The basis of the observation that albumin had independent prognostic value is not clear but it may be that chronic illness, reflected by a lower albumin (Goldwasser and Feldman, 1997), also impacts on cancer survival. Alternatively, as a lower albumin concentration was directly associated with hormone receptor-negative tumours, an unfavourable prognostic sign, it may, in part, reflect the biological functions of circulating albumin that include binding and transporting of hormones and growth factors (Margarson and Soni, 1998), inhibiting growth in the breast tumour-cell cytosol (Soreide et al, 1991) and tumour proliferation by modulating the activities of autocrine growth regulatory factors (Laursen et al, 1990).

Other intracellular signalling systems may have important functions in regulating cancer-cell survival and progression pathways in patients with primary operable breast cancer. For example, there is increasing evidence that nuclear factor-κB and its associated pathways may be important in tumour progression in patients with endocrine-resistant and hormone-negative tumours (Zhou et al, 2005; Ciucci et al, 2006; Haffner et al, 2006).

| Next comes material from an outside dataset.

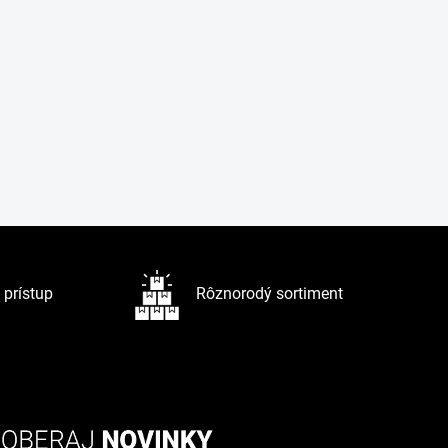
prístup
Rôznorodý sortiment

In summary, the results of this show for the first time the inter-relationships between the pre-operative systemic inflammatory response, tumour-based factors and outcome in patients with primary operable breast cancer. The host inflammatory responses appear to be closely related to poor tumour proliferation and differentiation and malignant disease progression in primary invasive early-staged disease. Only pre-operative albumin concentration, locoregional and systemic treatments were independent predictors of cancer-specific survival.